WHAT YOU NEED TO DO:
Go through the following data and transcribe exactly the stretch of lines from the one holding "August 2023" to the one holding "November 2022", both included.

DATA FOR THIS TASK:
BEGIN

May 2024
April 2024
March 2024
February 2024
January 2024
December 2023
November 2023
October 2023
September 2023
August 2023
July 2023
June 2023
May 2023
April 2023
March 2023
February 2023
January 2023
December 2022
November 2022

END
BEGIN

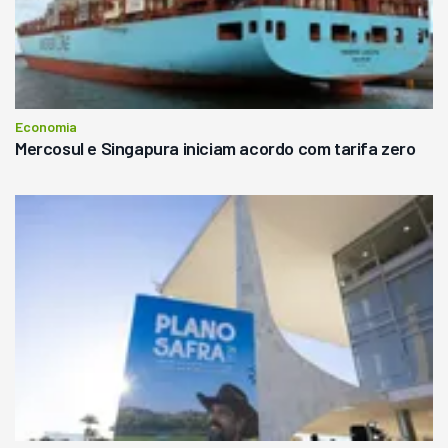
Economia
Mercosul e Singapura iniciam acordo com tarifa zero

END

ANSWER TO THE EXERCISE:
August 2023
July 2023
June 2023
May 2023
April 2023
March 2023
February 2023
January 2023
December 2022
November 2022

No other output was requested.